Fortune Care denied the request thereby prompting Amorin to file a complaint for
breach of contract with damages. For its part, Fortune Care argued that the Health
Care Contract did not cover hospitalization costs and professional fees incurred in
foreign countries, as the contract’s operation was confined to Philippine territory.

RTC Ruling:
dismissed Amorin’s complaint. The decision of the RTC is accorded in the health
care contract that the parties intended to use the Philippine standard as basis.
CA Ruling:
CA reversed its decision, hence this petition. Fortune Care argues that the phrase
“approved standard charges” did not automatically mean “Philippine Standard”

ISSUE:
W/N Fortune Care is liable to the member for the amount demanded by the
Amorin.

RULING:
YES, for purposes of determining the liability of a health care provider to its
members, jurisprudence holds that a health care agreement is in the nature of non-
life insurance, which is primarily a contract of indemnity. Once the member incurs
hospital, medical or any other expense arising from sickness, injury or other
stipulated contingent, the health care provider must pay for the same to the extent
agreed upon under the contract.

In the case of Philmacare v. CA, courts should construe them against the insurer
by reason of non-compliance with his obligation. Being a contract of adhesion, the
terms of an insurance contract are to be construed strictly against the party which
prepared the contract – the insurer. By reason of the exclusive control of the
insurance company over the terms and phraseology of the insurance contract,
ambiguity must be strictly interpreted against the insurer and liberally in favor of
the insured, especially to avoid forfeiture.

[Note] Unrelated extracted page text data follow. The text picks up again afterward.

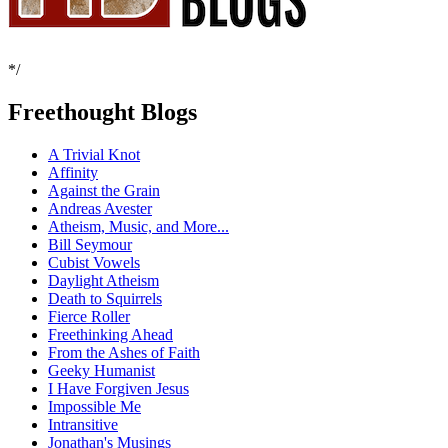
*/
Freethought Blogs
A Trivial Knot
Affinity
Against the Grain
Andreas Avester
Atheism, Music, and More...
Bill Seymour
Cubist Vowels
Daylight Atheism
Death to Squirrels
Fierce Roller
Freethinking Ahead
From the Ashes of Faith
Geeky Humanist
I Have Forgiven Jesus
Impossible Me
Intransitive
Jonathan's Musings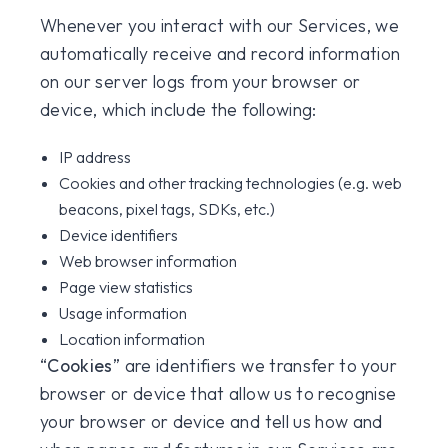
Whenever you interact with our Services, we
automatically receive and record information
on our server logs from your browser or
device, which include the following:
IP address
Cookies and other tracking technologies (e.g. web
beacons, pixel tags, SDKs, etc.)
Device identifiers
Web browser information
Page view statistics
Usage information
Location information
“
Cookies
” are identifiers we transfer to your
browser or device that allow us to recognise
your browser or device and tell us how and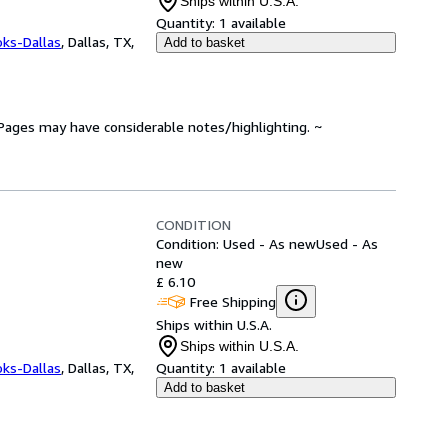
Ships within U.S.A.
Quantity:
1 available
oks-Dallas
,
Dallas, TX,
Add to basket
. Pages may have considerable notes/highlighting. ~
CONDITION
Condition: Used - As new
Used - As
new
£ 6.10
Free Shipping
Ships within U.S.A.
Ships within U.S.A.
oks-Dallas
,
Dallas, TX,
Quantity:
1 available
Add to basket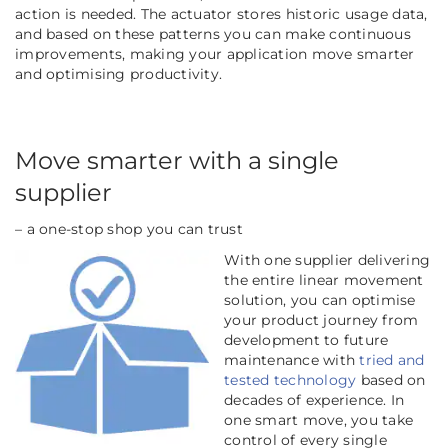
action is needed. The actuator stores historic usage data,
and based on these patterns you can make continuous
improvements, making your application move smarter
and optimising productivity.
Move smarter with a single
supplier
– a one-stop shop you can trust
With one supplier delivering
the entire linear movement
solution, you can optimise
your product journey from
development to future
maintenance with
tried and
tested technology
based on
decades of experience. In
one smart move, you take
control of every single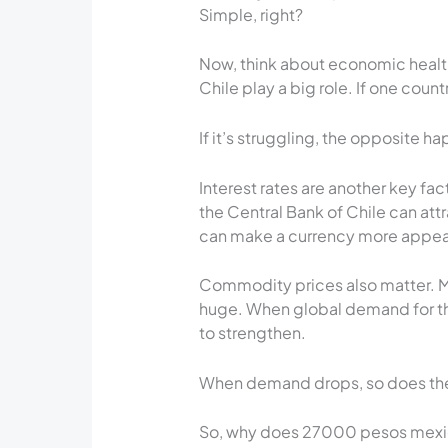
Simple, right?
Now, think about economic health
Chile play a big role. If one count
If it’s struggling, the opposite h
Interest rates are another key f
the Central Bank of Chile can attr
can make a currency more appeali
Commodity prices also matter. Me
huge. When global demand for th
to strengthen.
When demand drops, so does the
So, why does 27000 pesos mexica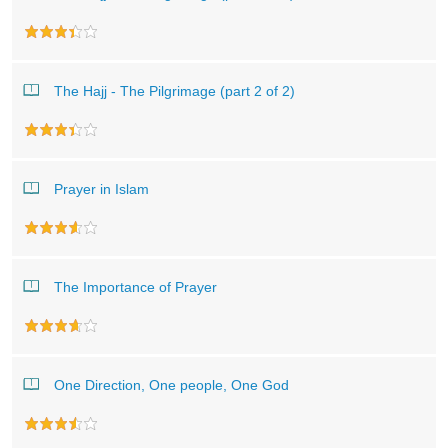
The Hajj - The Pilgrimage (part 2 of 2)
Prayer in Islam
The Importance of Prayer
One Direction, One people, One God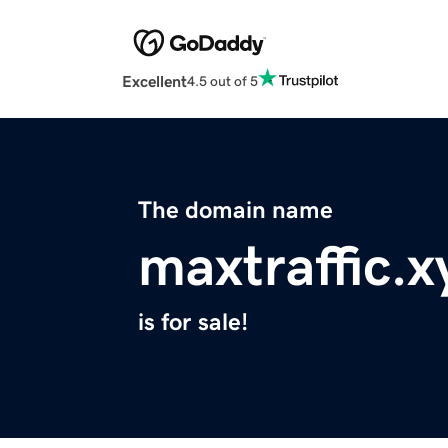
Excellent
4.5 out of 5
The domain name
maxtraffic.x
is for sale!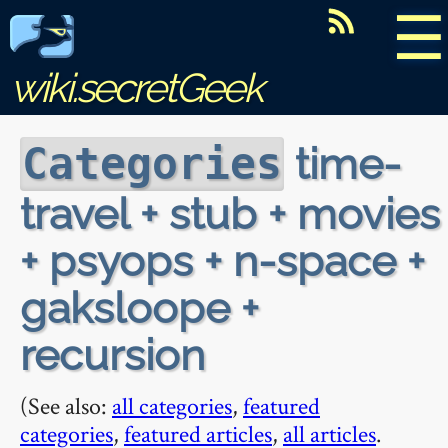
☰
wiki.secretGeek
time-
Categories
travel + stub + movies
+ psyops + n-space +
gaksloope +
recursion
(See also:
all categories
,
featured
categories
,
featured articles
,
all articles
.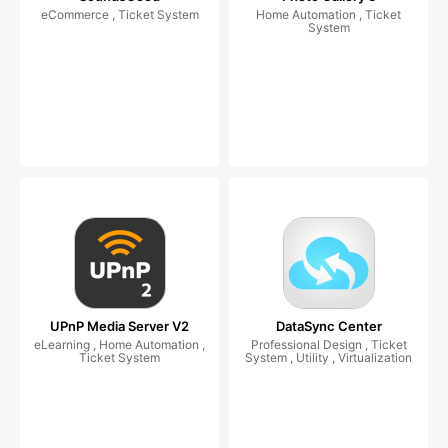
eCommerce , Ticket System
Home Automation , Ticket
System
UPnP Media Server V2
DataSync Center
eLearning , Home Automation ,
Professional Design , Ticket
Ticket System
System , Utility , Virtualization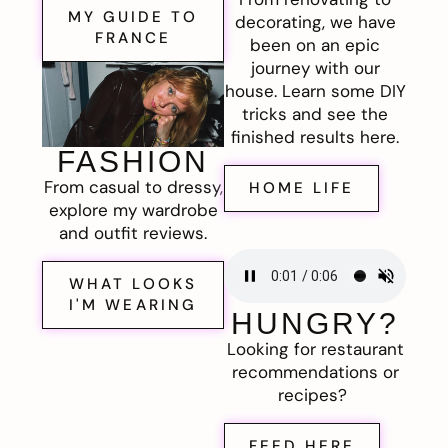
MY GUIDE TO
decorating, we have
FRANCE
been on an epic
journey with our
house. Learn some DIY
tricks and see the
finished results here.
FASHION
From casual to dressy,
HOME LIFE
explore my wardrobe
and outfit reviews.
WHAT LOOKS
I'M WEARING
HUNGRY?
Looking for restaurant
recommendations or
recipes?
FEED HERE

In addition, in the case of Blue Cross v. Olivares, e ruled that a health care
agreement is in the nature of a non-life insurance. It is an established rule in
insurance contracts that when their terms contain limitations on liability, they
should be construed strictly against the insurer. These are contracts of adhesion
the terms of which must be interpreted and enforced stringently against the
insurer which prepared the contract. This doctrine is equally applicable to health
care agreements.
In the case at bar, the extent of Fortune Care’s liability to Amorin under the
attendant circumstances was governed by Section 3(B), Article V of the subject
Health Care Contract, considering that the appendectomy which the member had
to undergo qualified as an emergency care, but the treatment was performed
at St. Francis Medical Center in Honolulu, Hawaii, U.S.A., a non-accredited
hospital (stated above).

Applying the rule on ambiguity which hall be strictly construed against Fortune
Care, and liberally in favor of Amorin. Hence, As the contract recognized Fortune
Care’s liability for emergency treatments even in foreign territories, it expressly
limited its liability only insofar as the percentage of hospitalization and
professional fees that must be paid or reimbursed was concerned, pegged at a mere
80% of the approved standard charge.

In conclusion, since there is an absence of a qualifying word that only limits


Fortune Care’s liability to costs that are applicable in the Philippines, hence, the
amount payable by Fortune Care should not be limited to the cost of treatment in
the Philippines, as to do so would result in the clear disadvantage of its member.